Les joues de la jeune Elfe étaient, encore une fois, trempées des larmes qu'une absence trop longue avaient si souvent fait coulées. Elle fixait l'horizon de ses iris qu'on aurait dit sertis de lapis-lazulis, d'un vert d'eau chatoyant comme il en existait peu. Les terres luxuriantes qui s'offraient à son regard étaient magnifiques, pourtant, elles ne lui apportaient aucun bonheur, du moins pas celui qui aurait dû s'élever dans le cœur de ceux de son peuple, eux qui savaient merveilleusement bien apprécier la nature, ce qu'elle leur offrait, et la remercier de le faire ainsi, avec générosité, sans rien demander en retour. Pourtant, ces contrées où les elfidées étaient profusion, où chaque pommier, chaque cerisier les choyait de ses fruits abondants, où les Halhs étaient vigoureux, où les sources étaient claires et douces, tout cela lui semblait bien gris, terne comme une nuit sans lune, stérile comme un sommeil sans rêves.
Sur le visage de la jeune Dalatienne, les vallaslins bleutés honorant Sylaise, Gardienne de la Terre, celle qui avait enseigné au siens, selon la légende, le maniement des arcanes, de la magie propre à son peuple, ces vallaslins qu'elle arborait avec fierté depuis sa plus tendre jeunesse, semblables à des bourgeons sur le point d'éclore, s'étiraient sur ses traits, eux-aussi chargés de sa peine. Syl'dhea essuya presque rageusement une nouvelle larme qui s'écoulait lentement sur sa peau doucement basanée par Elgar'nan, le Soleil, qui veillait inlassablement sur les siens lors de leurs longs voyages. Elle se trouvait bien égoïste de ne pas savoir apprécier à leur juste mesure les richesses que lui offrait la nature environnante, ses beautés matérielles, mais aussi la douceur de ce matin doux, empreint de la promesse d'un automne clément. Elle sentait le vent doux sur sa peau, ce vent un peu plus froid, mais calme, encore serein, propre aux matins où l'été s'envolait tranquillement au loin, faisant place à des saisons plus rudes, mais aux beautés incroyables.

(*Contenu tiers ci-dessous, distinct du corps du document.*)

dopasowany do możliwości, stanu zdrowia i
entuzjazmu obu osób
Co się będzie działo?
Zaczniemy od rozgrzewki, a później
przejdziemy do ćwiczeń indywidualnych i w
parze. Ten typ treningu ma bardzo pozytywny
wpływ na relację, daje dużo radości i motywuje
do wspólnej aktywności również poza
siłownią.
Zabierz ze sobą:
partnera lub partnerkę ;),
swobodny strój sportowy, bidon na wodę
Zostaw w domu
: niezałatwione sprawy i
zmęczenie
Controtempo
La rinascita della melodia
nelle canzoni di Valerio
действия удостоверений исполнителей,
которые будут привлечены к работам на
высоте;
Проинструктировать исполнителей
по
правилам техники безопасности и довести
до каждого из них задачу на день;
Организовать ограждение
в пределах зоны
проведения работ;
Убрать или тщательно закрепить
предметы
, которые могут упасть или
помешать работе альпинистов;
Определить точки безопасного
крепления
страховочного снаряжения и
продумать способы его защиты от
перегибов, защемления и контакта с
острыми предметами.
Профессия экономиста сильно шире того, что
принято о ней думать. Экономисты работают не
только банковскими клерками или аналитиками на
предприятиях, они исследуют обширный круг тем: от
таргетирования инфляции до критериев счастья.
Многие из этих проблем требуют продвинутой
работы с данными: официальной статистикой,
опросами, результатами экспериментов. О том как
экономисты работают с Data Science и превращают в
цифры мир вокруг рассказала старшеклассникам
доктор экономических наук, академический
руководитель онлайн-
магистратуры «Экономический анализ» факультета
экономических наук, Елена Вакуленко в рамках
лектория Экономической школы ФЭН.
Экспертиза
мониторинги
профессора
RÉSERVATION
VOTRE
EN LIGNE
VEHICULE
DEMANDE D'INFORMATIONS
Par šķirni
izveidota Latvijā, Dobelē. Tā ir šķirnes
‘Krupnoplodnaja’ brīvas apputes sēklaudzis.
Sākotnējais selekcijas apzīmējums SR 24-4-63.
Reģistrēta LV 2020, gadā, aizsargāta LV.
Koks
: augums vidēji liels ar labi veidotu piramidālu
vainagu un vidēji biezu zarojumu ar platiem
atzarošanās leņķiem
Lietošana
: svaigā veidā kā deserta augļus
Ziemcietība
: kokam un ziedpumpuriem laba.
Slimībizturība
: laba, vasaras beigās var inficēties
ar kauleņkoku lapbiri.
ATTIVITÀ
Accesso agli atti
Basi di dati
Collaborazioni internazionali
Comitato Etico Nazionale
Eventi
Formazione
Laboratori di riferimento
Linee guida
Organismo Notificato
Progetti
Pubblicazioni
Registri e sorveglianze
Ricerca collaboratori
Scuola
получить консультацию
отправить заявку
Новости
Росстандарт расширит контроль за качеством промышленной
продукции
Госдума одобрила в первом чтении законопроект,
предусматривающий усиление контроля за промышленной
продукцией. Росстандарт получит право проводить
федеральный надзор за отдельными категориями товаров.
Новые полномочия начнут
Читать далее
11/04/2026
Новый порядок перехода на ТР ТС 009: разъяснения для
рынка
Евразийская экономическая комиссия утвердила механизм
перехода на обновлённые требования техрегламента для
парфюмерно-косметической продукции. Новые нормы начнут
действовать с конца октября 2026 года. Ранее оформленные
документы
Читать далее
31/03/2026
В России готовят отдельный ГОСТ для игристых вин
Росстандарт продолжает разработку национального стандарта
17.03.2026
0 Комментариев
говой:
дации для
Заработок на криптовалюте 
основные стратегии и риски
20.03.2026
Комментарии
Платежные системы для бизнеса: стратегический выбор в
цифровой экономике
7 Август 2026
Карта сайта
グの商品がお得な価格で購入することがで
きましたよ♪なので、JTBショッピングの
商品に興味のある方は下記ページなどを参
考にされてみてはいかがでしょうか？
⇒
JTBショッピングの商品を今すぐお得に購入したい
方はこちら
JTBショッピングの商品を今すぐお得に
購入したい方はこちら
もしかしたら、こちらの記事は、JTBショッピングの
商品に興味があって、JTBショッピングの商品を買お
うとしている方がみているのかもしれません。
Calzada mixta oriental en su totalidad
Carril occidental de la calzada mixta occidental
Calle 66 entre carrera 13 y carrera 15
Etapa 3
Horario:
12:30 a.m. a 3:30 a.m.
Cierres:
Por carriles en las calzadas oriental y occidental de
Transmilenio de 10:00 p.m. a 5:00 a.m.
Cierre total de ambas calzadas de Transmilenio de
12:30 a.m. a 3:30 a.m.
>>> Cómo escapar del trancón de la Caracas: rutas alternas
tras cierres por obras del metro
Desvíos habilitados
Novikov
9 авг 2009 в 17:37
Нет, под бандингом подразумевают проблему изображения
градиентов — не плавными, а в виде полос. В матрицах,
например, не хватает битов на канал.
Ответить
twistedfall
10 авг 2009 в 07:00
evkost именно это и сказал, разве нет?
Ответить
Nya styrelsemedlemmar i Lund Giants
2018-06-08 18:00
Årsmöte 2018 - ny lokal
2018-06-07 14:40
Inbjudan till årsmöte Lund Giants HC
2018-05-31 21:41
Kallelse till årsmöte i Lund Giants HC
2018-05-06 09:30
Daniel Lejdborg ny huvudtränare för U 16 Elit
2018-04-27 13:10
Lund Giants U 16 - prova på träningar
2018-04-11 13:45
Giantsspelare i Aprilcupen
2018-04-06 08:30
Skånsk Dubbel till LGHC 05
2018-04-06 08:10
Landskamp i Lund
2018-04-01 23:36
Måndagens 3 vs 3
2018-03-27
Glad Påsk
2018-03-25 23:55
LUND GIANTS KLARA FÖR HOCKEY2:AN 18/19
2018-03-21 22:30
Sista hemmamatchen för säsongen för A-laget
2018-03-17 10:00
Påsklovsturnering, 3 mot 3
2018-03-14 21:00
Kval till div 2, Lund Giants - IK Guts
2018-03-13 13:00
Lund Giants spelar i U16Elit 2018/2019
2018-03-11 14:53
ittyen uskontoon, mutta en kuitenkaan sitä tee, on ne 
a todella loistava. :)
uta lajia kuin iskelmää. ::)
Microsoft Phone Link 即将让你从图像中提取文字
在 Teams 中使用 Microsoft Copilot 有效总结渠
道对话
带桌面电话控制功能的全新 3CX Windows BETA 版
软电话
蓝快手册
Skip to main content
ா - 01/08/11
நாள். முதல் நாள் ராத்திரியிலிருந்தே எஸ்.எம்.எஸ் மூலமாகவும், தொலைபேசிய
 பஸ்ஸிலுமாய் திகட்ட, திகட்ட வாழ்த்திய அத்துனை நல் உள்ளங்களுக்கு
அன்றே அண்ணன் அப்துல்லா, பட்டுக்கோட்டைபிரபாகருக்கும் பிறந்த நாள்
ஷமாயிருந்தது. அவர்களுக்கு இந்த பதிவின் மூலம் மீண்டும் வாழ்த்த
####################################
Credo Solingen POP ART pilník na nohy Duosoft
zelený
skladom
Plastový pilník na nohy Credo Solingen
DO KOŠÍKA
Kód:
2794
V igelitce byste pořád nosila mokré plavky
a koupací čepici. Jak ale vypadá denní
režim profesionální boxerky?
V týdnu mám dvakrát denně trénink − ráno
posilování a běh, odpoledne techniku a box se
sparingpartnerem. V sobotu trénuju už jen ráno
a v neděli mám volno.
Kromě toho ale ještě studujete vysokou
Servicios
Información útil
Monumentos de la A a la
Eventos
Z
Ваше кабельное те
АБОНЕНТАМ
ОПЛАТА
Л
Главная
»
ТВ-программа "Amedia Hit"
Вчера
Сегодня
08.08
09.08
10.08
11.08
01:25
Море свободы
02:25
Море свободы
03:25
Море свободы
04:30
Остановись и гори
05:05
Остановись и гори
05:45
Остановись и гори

Discernant le doux souffle sur sa peau, elle sourit. C'était de lui qu'elle tirait son nom, de la fascination que ses parents portaient à ce moment de la journée, à l'orée du jour, aux aubes pleines de toutes les promesses, de tous les espoirs, quels qu'ils soient et au souffle vif qui les animait. Syl'dhea, Vent du Matin. On l'avait toujours dit vive et joyeuse, à l'image des aurores fraîches qui ne pouvaient apporter que du bonheur, pourtant, depuis un certain temps, sa bonne humeur s'était peu à peu étiolée; l'aube lumineuse s'était teintée d'un clair-obscur qui l'engloutissait lentement.
Elle ferma les yeux et pencha la tête en arrière, s'appuyant contre une solide branche du vieux chêne plein du poids et de la sagesse des âges, respirant à plein poumon l'air encore gorgé de l'odeur rassurante de la rosée du matin, des promesses d'un avenir serein, au côté de celui qu'elle aimait.
Ghi'lan…
-Je reviendrais avant que la première feuille que l'automne aura rougie ne s'arrache du frêne et ne tombe au sol. Je serais là, Sylë. Je te le promets.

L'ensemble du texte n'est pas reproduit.